Yapmak suç, peki ya yapmamak!

BU yazdığıma çok benzer bir yazıyı geçmişte de yazdığımı söyleyenleriniz olacaktır kuşkusuz.

Ama ben bunda hiçbir mahzur görmüyorum.

Türk Telekom, yaklaşık 10 yıllık bir gecikmeyle özelleştirildi.

1990’ların ortasında 20 ila 30 milyar dolar değer biçilen şirket, geçen hafta 12 milyar dolar değer üzerinden hisselerinin bir bölümünü devretti.

1990’ların ortasında 20 milyar dolarlık fiyattan satılabilseydi, elde edilen para Türkiye’nin toplam dış borcunu sıfırlayabiliyordu.

Şimdi elde edilen para ise Türkiye’nin toplam dış borcunun yaklaşık yüzde 3’ü.

Nereden nereye...

Türk Telekom’un geciken özelleştirmesinin ardından bir isim yine sahneye çıktı.

Mümtaz Soysal.

Satışı yine engellemeye çalışıyor. Aynen yaklaşık 10 yıl önce yaptığı gibi.

Engelleyebilecek mi, engelleyemeyecek mi bilmiyorum.

Çünkü Soysal’ın bugün yaptığı, 10 yıl önce yaptığının yanında çocuk oyuncağı.

O satış, o zaman yapılabilseydi bugün belki de Türkiye’nin bütün görünümü farklı olabilecekti.

Kimbilir, belki dış borçlar o zaman kapatılsaydı, Türkiye faiz sarmalına sokulmamış, peş peşe krizler yaşamamış olacaktı.

Elimizde bu dinamik sürecin nasıl gelişmiş olabileceği hakkında bir tablo çıkaracak ‘tarihi olasılıklar’ cetveli yok.

Ancak verilen zararın büyüklüğü net ortada. Mümtaz Soysal’ın ülkeye tek başına verdiği zararın miktarı en az 10 milyar dolar.

Bunun ekonomik etkileri hesaba katıldığı zaman belki de bunun on misli.

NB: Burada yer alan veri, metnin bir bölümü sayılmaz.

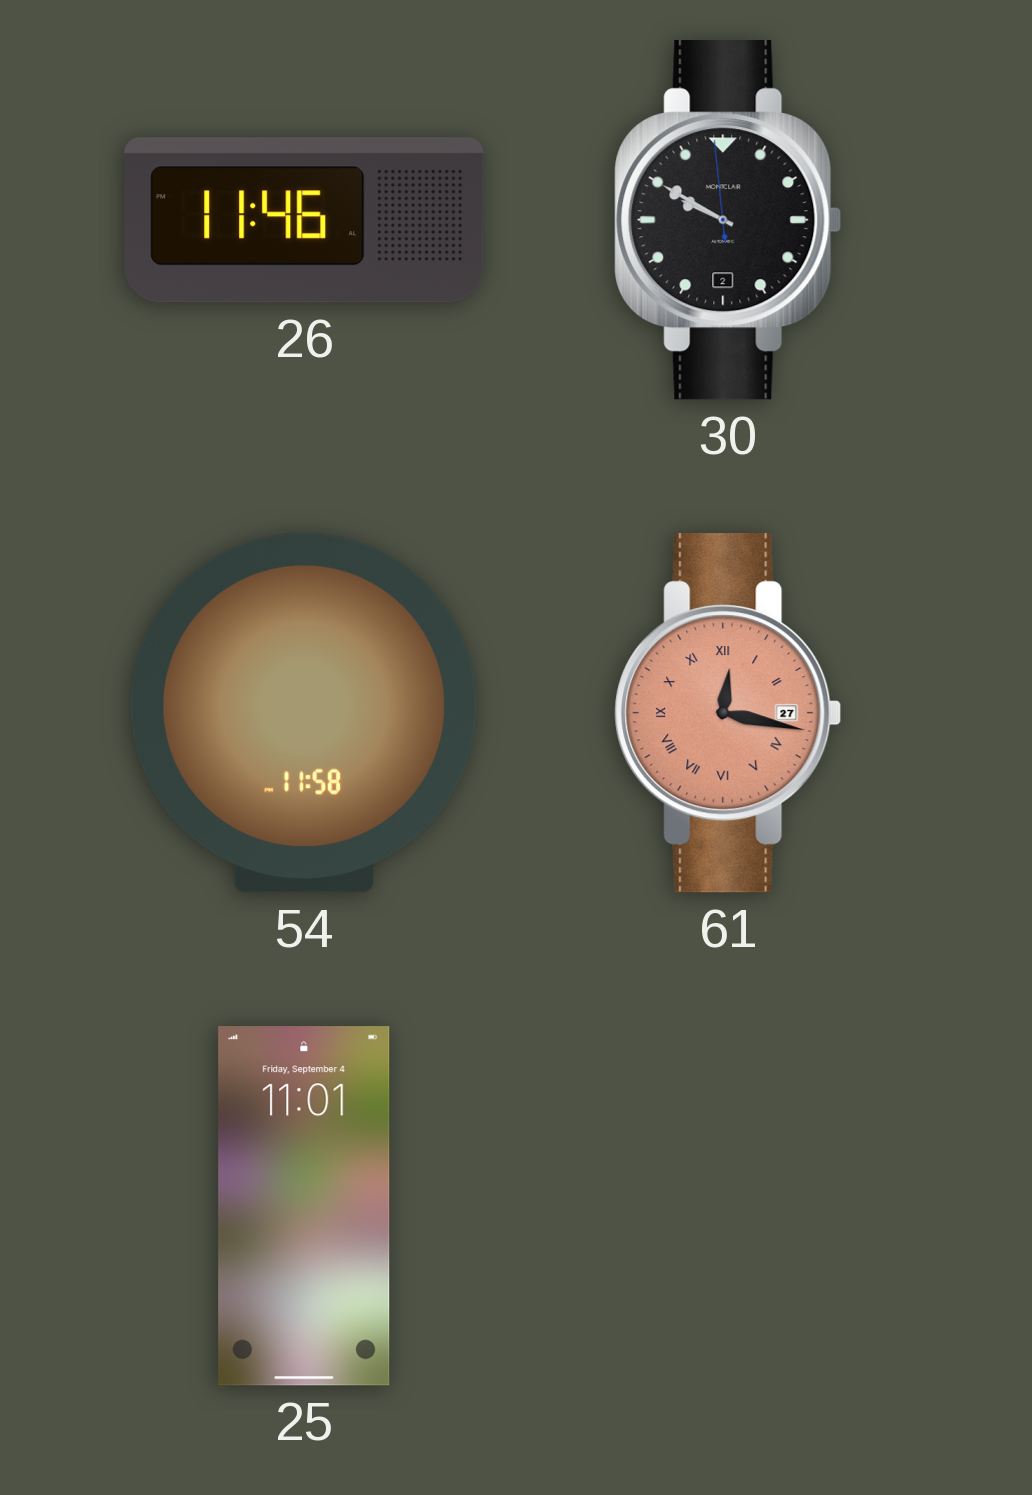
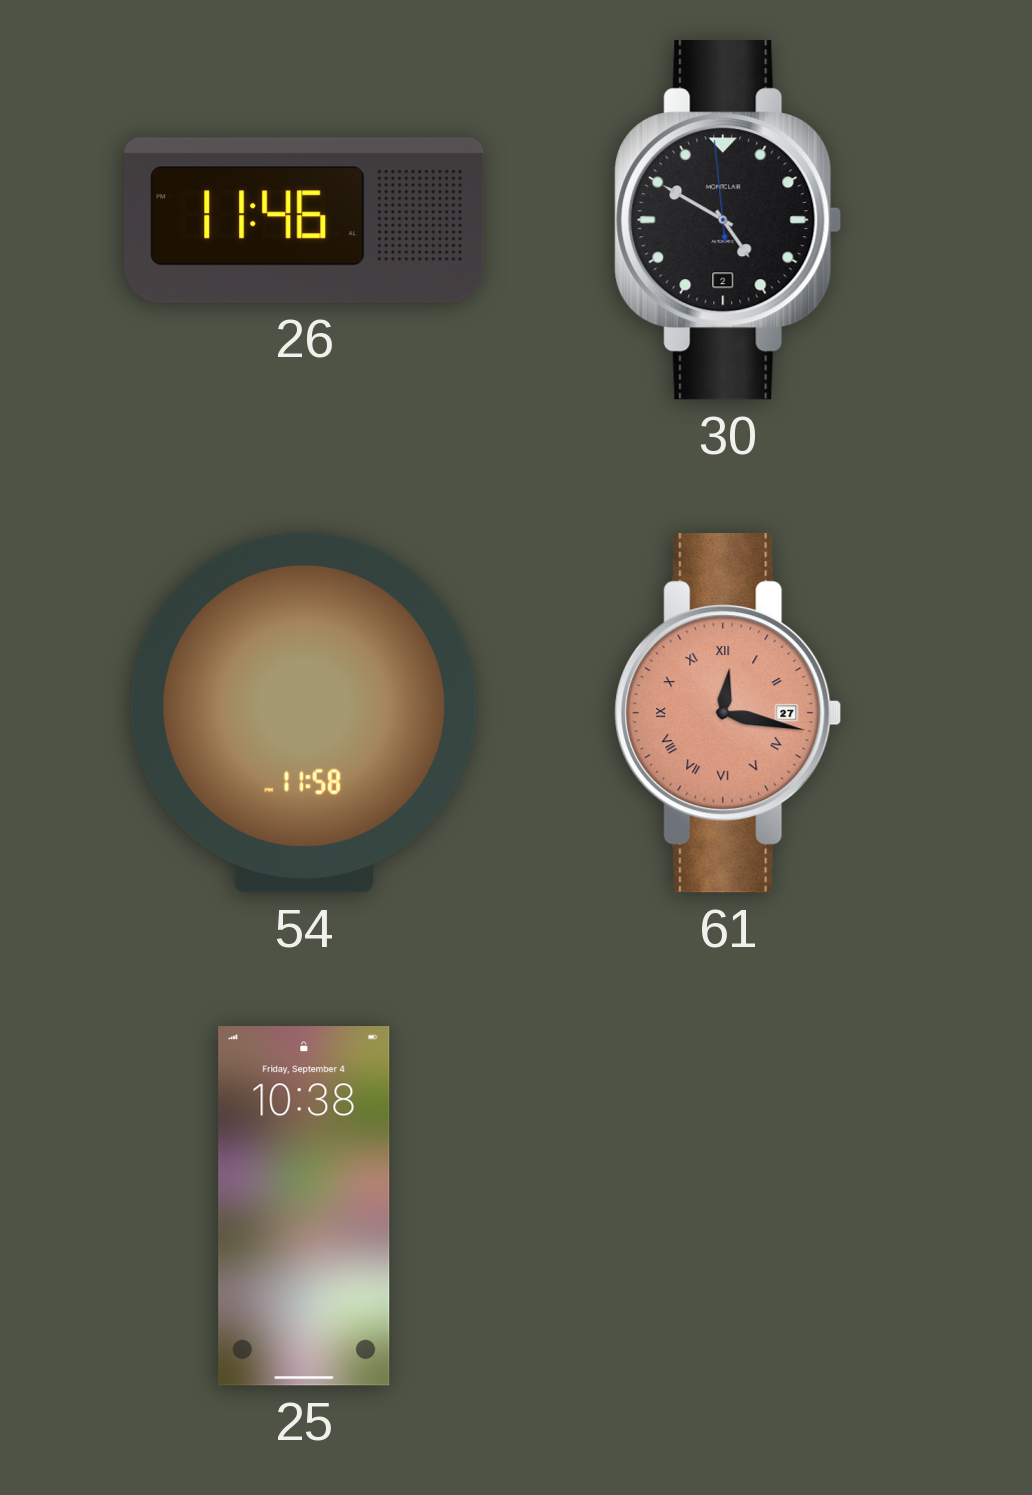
30: 9:49 -> 4:49
25: 11:01 -> 10:38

Peki bugün bizim Yüce Divan’da yargıladığımız siyasilerin hepsinin toplam zararı bundan fazla mı? Hiç zannetmiyorum.

Ama onlar yaptıkları için yargı karşısında hesap veriyorlar. Mümtaz Soysal ise ortalıkta geziyor.

Hem de ‘namus abidesi’ olarak.

Biz bu ülkeye yaptıklarıyla zarar verenlerden hesap sorabiliyoruz.

Peki ya ‘yapmadıklarıyla’ ve ‘yaptırtmadıklarıyla’ zarar verenlere ne yapıyoruz?

Hiç! Kocaman bir ‘hiç’!

O yüzden de bu ülkede en uzun siyasi yaşamlar, ‘hiçbir şey yapmayanların’ oluyor.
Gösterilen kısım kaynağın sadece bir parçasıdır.